# WHAT IS REQUIRED
Take the records below and set down exactly the lines from the one with "日本体育施設が施工を担当した、旭市立古城小" to the one with "Kontakt aufnehmen", ends included; do not copy the pictures.

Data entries
============
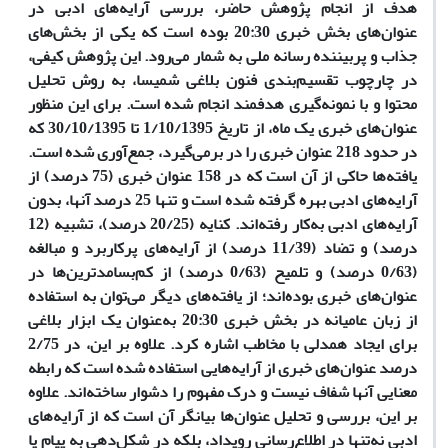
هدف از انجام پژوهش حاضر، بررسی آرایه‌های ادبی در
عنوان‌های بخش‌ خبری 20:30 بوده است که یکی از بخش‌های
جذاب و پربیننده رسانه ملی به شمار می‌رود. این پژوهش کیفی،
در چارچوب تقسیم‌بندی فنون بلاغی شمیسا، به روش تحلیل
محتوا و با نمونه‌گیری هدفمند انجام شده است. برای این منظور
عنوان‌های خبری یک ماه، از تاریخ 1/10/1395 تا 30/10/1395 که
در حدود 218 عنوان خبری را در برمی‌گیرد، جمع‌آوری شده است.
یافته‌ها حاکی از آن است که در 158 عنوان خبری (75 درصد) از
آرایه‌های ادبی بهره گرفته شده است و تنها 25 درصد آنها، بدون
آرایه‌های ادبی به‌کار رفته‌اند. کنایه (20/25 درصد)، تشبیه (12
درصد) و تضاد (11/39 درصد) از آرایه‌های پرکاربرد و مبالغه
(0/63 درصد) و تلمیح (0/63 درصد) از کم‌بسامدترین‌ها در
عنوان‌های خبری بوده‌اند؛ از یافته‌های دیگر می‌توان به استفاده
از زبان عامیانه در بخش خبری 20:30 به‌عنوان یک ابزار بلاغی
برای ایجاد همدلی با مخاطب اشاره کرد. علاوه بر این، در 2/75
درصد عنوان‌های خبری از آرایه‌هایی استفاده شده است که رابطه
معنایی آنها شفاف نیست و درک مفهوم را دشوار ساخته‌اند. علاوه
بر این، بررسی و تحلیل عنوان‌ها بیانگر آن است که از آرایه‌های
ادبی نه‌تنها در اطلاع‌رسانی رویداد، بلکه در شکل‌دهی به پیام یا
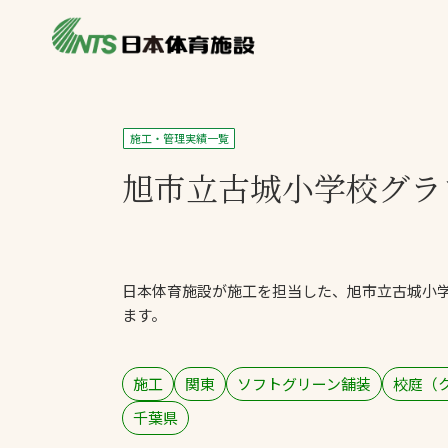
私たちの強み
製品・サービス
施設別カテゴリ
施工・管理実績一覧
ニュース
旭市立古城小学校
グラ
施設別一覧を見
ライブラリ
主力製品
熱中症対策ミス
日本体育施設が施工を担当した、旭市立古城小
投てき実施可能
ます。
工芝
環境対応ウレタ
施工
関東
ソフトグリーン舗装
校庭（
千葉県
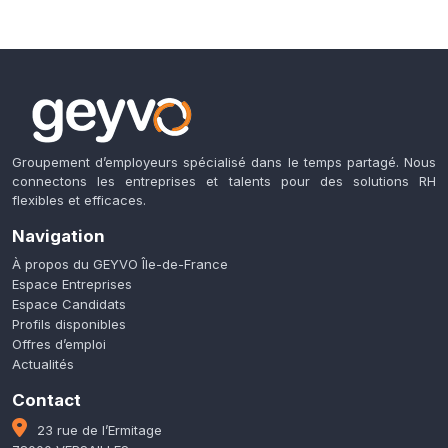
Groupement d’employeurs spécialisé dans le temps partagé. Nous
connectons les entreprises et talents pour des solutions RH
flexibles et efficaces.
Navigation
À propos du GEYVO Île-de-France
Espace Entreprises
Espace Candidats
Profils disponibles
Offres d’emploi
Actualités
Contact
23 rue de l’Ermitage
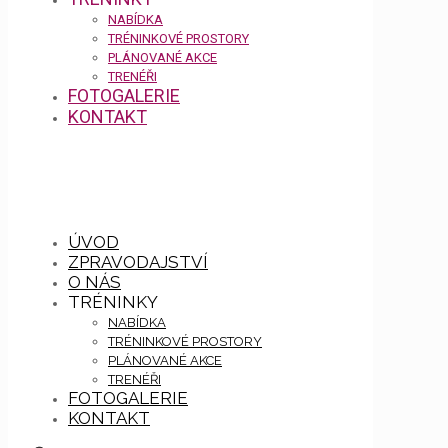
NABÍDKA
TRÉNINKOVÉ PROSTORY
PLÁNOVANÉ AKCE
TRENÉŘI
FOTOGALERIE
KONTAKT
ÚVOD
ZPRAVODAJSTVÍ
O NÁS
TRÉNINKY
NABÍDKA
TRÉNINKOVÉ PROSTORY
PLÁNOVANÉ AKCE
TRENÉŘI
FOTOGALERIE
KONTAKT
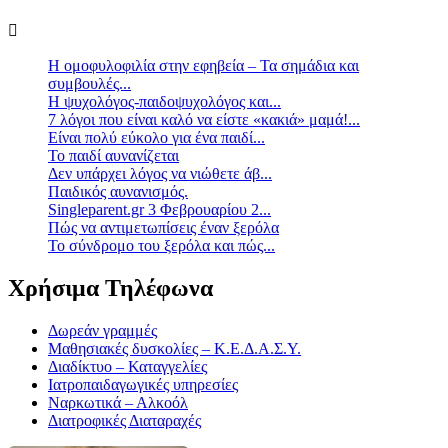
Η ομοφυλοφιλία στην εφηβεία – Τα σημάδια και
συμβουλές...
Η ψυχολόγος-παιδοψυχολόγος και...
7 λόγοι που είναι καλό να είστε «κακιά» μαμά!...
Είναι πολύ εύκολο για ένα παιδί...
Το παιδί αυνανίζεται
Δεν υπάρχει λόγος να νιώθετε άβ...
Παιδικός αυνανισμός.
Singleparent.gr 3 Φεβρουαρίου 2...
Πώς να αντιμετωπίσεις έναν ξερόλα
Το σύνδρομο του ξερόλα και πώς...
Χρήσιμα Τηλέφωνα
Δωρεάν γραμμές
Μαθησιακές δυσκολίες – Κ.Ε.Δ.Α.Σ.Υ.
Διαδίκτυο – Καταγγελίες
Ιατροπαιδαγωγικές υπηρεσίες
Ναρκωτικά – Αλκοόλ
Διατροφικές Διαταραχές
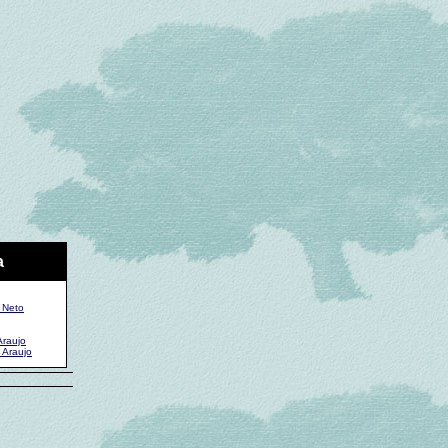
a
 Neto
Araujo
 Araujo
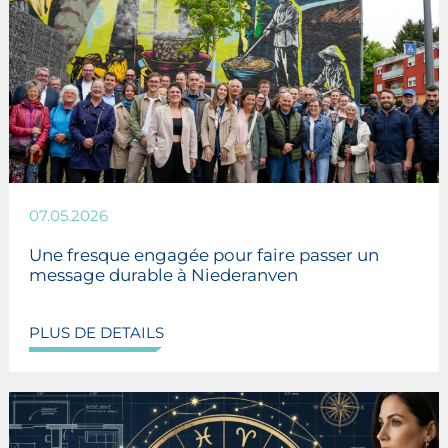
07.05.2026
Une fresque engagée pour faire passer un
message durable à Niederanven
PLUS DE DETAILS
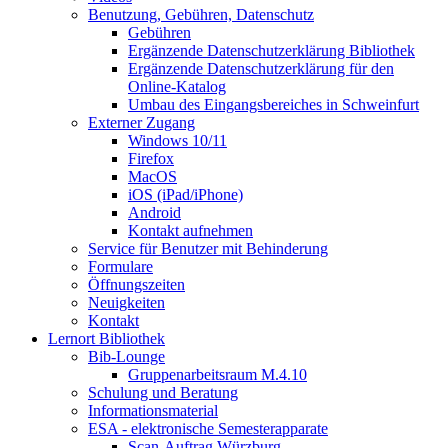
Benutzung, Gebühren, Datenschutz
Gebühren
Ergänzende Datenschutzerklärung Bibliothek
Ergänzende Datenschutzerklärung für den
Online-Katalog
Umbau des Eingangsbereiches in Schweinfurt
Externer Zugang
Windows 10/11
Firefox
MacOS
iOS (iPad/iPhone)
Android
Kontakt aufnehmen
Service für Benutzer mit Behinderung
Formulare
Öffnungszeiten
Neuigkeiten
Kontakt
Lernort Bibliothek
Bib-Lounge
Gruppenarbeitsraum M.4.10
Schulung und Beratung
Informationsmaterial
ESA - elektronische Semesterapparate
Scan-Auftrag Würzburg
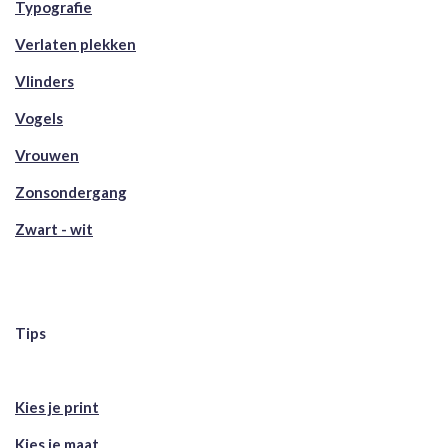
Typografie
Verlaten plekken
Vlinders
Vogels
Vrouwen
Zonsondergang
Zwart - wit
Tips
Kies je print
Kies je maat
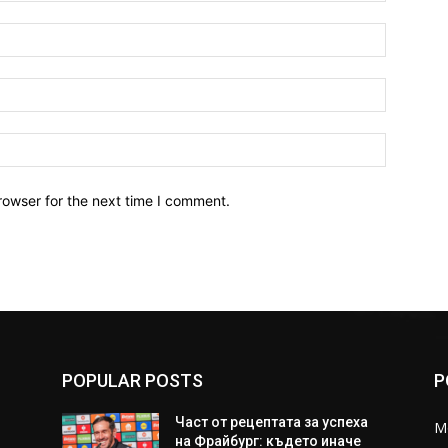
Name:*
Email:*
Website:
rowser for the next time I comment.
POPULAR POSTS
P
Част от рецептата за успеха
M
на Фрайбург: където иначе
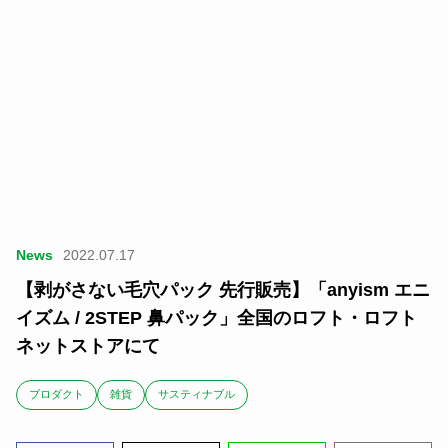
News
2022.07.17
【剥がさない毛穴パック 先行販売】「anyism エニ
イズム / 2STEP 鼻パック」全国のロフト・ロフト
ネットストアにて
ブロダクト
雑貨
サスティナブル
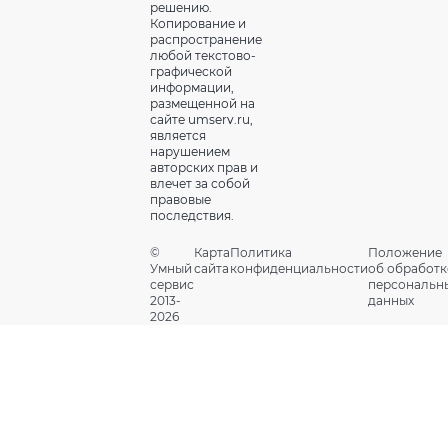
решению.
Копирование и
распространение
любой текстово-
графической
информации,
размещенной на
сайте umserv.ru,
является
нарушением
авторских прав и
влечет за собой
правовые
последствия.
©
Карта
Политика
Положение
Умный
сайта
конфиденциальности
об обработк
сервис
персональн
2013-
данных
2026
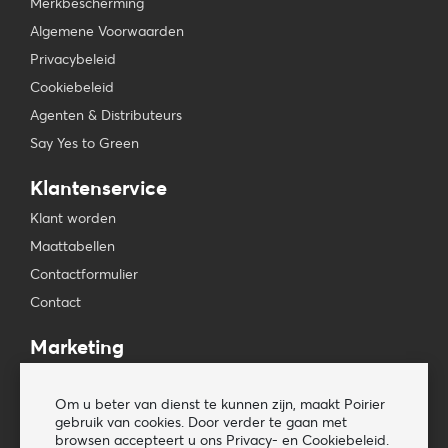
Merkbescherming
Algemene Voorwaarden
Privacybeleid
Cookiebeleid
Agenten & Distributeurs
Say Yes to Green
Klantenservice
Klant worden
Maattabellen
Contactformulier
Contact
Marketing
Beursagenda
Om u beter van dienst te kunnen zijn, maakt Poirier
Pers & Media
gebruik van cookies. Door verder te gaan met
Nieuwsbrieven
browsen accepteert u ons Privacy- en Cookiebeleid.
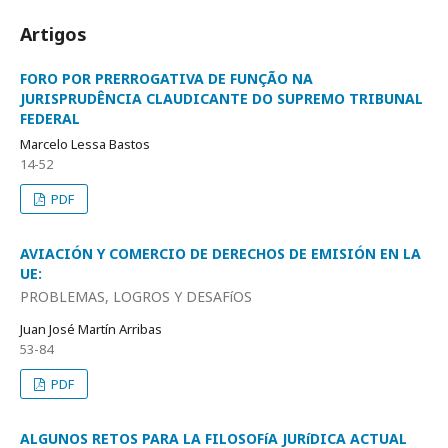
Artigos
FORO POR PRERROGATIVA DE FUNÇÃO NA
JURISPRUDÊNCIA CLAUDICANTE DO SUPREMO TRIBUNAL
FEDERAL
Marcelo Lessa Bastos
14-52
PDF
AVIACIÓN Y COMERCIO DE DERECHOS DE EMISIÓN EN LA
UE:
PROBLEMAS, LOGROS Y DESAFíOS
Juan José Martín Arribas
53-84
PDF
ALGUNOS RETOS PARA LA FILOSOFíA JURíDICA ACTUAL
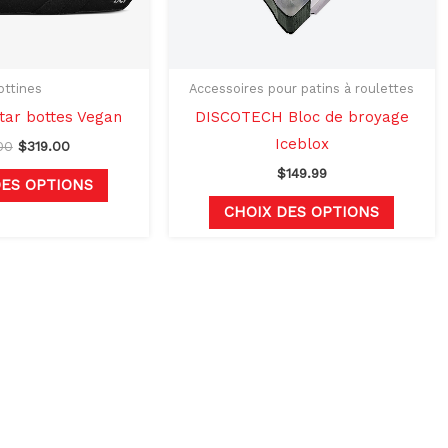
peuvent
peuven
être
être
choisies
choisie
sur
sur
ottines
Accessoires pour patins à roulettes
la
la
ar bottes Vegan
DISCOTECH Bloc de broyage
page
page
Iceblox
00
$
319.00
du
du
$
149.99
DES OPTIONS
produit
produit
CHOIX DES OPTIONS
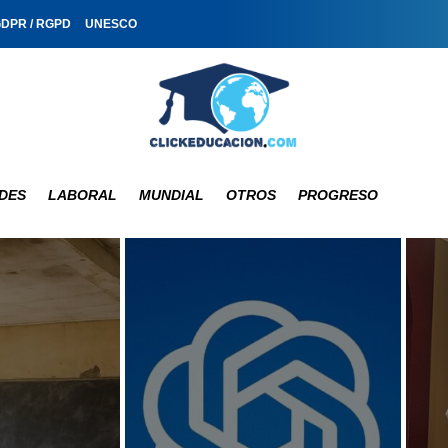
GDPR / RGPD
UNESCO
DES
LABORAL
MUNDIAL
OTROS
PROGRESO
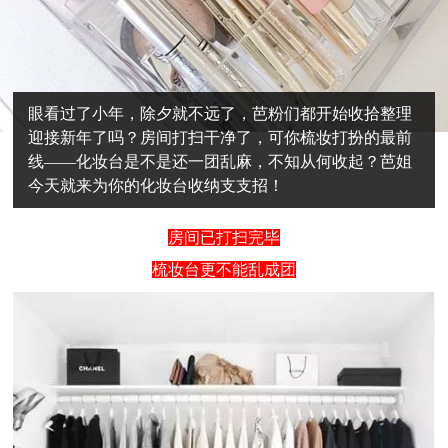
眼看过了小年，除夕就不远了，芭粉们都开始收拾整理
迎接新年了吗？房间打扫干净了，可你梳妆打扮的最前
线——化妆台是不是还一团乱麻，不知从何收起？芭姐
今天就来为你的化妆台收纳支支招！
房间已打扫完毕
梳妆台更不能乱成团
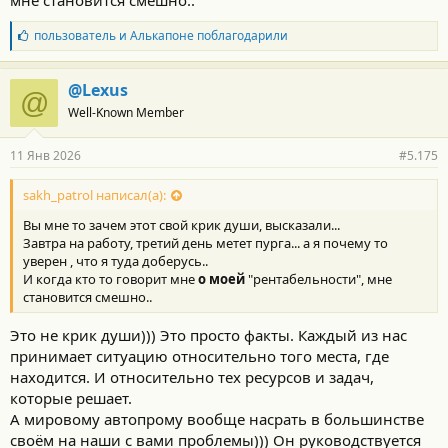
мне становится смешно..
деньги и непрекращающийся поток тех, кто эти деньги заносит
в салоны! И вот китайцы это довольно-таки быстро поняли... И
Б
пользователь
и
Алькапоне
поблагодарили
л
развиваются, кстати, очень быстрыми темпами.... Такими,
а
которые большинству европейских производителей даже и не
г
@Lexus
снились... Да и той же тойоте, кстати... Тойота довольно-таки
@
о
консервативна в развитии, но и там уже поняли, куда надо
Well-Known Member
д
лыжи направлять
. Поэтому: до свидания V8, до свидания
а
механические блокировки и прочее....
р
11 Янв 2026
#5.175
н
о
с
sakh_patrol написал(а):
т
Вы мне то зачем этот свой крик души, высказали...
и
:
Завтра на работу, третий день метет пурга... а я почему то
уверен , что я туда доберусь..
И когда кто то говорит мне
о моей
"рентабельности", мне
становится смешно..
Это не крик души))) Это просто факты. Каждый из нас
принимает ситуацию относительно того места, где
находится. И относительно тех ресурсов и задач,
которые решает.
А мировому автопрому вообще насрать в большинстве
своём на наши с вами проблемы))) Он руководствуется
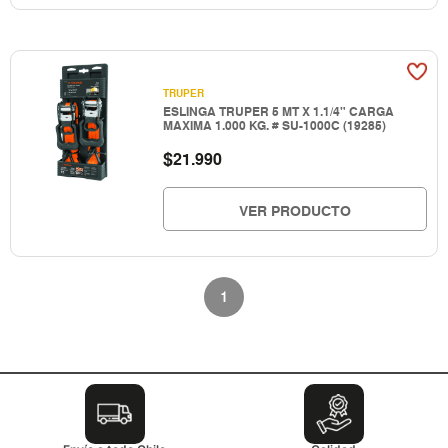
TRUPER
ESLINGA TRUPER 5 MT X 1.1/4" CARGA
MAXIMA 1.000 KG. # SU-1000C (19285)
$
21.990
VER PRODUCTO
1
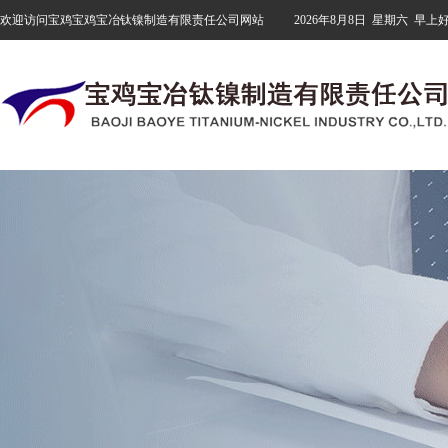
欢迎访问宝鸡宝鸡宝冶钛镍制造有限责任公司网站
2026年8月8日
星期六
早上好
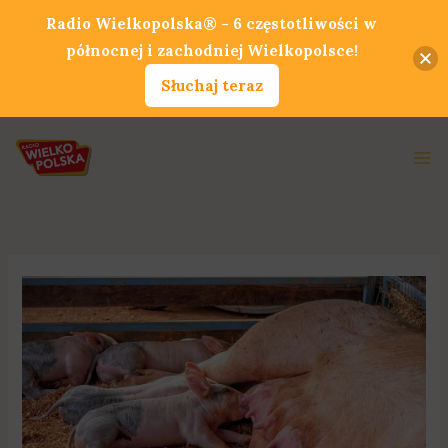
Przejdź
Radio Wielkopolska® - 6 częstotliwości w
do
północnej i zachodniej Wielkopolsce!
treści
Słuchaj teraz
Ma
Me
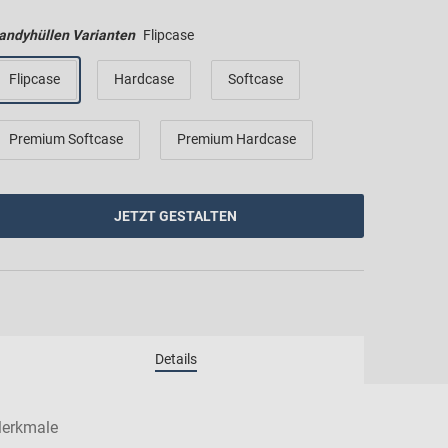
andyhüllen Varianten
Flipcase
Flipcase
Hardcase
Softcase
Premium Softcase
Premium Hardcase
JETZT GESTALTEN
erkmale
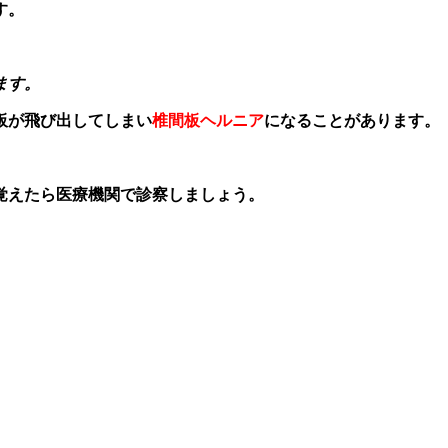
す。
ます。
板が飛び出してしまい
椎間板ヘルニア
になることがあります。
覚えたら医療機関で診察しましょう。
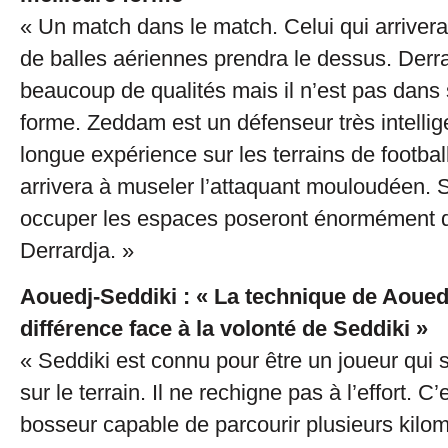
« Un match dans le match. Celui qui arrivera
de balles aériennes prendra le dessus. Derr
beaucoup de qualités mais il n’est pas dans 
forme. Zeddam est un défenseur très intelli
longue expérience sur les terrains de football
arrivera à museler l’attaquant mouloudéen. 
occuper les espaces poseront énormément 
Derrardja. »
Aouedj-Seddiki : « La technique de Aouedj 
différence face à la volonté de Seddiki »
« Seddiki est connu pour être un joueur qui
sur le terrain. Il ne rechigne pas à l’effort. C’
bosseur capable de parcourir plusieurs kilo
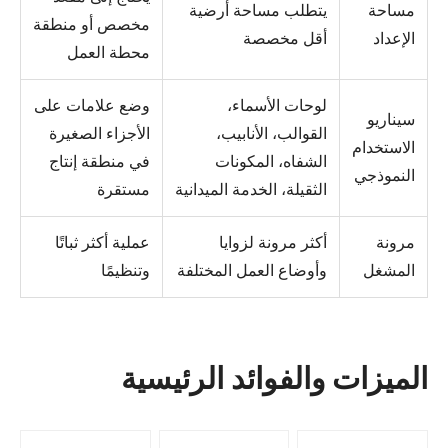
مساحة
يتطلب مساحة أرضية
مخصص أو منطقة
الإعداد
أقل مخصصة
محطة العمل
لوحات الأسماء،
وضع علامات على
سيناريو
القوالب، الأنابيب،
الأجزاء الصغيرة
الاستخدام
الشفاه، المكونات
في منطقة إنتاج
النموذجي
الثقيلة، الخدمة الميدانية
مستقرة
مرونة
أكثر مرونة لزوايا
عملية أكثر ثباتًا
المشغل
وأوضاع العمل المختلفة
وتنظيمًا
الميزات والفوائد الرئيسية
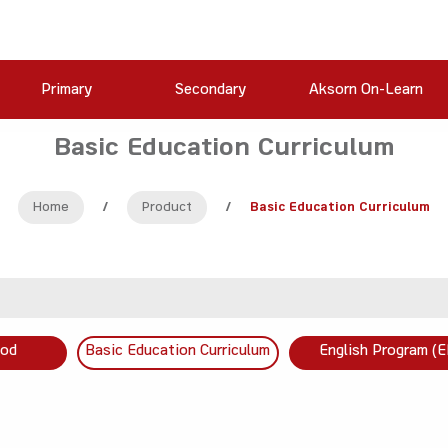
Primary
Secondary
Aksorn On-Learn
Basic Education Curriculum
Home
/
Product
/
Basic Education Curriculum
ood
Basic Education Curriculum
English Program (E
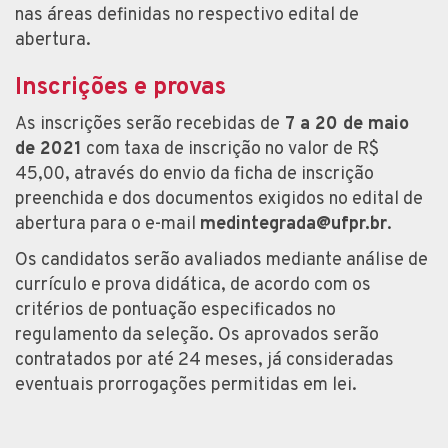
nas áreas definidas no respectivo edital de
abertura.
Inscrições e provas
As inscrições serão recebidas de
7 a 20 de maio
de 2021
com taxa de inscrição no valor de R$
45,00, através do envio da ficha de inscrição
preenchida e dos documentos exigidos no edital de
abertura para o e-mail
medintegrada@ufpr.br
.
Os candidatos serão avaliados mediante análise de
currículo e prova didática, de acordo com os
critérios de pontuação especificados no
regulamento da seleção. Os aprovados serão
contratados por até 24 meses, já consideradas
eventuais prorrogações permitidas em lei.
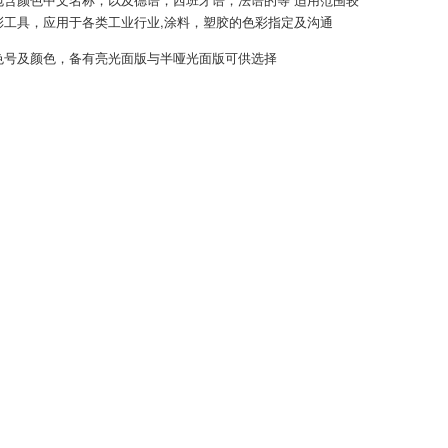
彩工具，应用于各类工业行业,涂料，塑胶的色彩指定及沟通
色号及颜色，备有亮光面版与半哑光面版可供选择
============
# YOUR SOLUTION
日本体育施設が施工を担当した、旭市立古城小
投てき実施可能
ます。
工芝
環境対応ウレタ
施工
関東
ソフトグリーン舗装
校庭（
千葉県
Groupement d’employeurs spécialisé dans le temps partagé. Nous
connectons les entreprises et talents pour des solutions RH
flexibles et efficaces.
Navigation
À propos du GEYVO Île-de-France
Espace Entreprises
Espace Candidats
Profils disponibles
Offres d’emploi
Actualités
Contact
23 rue de l’Ermitage
NABÍDKA
TRÉNINKOVÉ PROSTORY
PLÁNOVANÉ AKCE
TRENÉŘI
FOTOGALERIE
KONTAKT
ÚVOD
ZPRAVODAJSTVÍ
O NÁS
TRÉNINKY
NABÍDKA
TRÉNINKOVÉ PROSTORY
PLÁNOVANÉ AKCE
TRENÉŘI
FOTOGALERIE
KONTAKT
Η ομοφυλοφιλία στην εφηβεία – Τα σημάδια και
συμβουλές...
Η ψυχολόγος-παιδοψυχολόγος και...
7 λόγοι που είναι καλό να είστε «κακιά» μαμά!...
Είναι πολύ εύκολο για ένα παιδί...
Το παιδί αυνανίζεται
Δεν υπάρχει λόγος να νιώθετε άβ...
Παιδικός αυνανισμός.
Singleparent.gr 3 Φεβρουαρίου 2...
Πώς να αντιμετωπίσεις έναν ξερόλα
Το σύνδρομο του ξερόλα και πώς...
Χρήσιμα Τηλέφωνα
Δωρεάν γραμμές
Μαθησιακές δυσκολίες – Κ.Ε.Δ.Α.Σ.Υ.
Διαδίκτυο – Καταγγελίες
Ιατροπαιδαγωγικές υπηρεσίες
Ναρκωτικά – Αλκοόλ
Διατροφικές Διαταραχές
a
 Neto
Araujo
 Araujo
07.05.2026
Une fresque engagée pour faire passer un
message durable à Niederanven
PLUS DE DETAILS
Benutzung, Gebühren, Datenschutz
Gebühren
Ergänzende Datenschutzerklärung Bibliothek
Ergänzende Datenschutzerklärung für den
Online-Katalog
Umbau des Eingangsbereiches in Schweinfurt
Externer Zugang
Windows 10/11
Firefox
MacOS
iOS (iPad/iPhone)
Android
Kontakt aufnehmen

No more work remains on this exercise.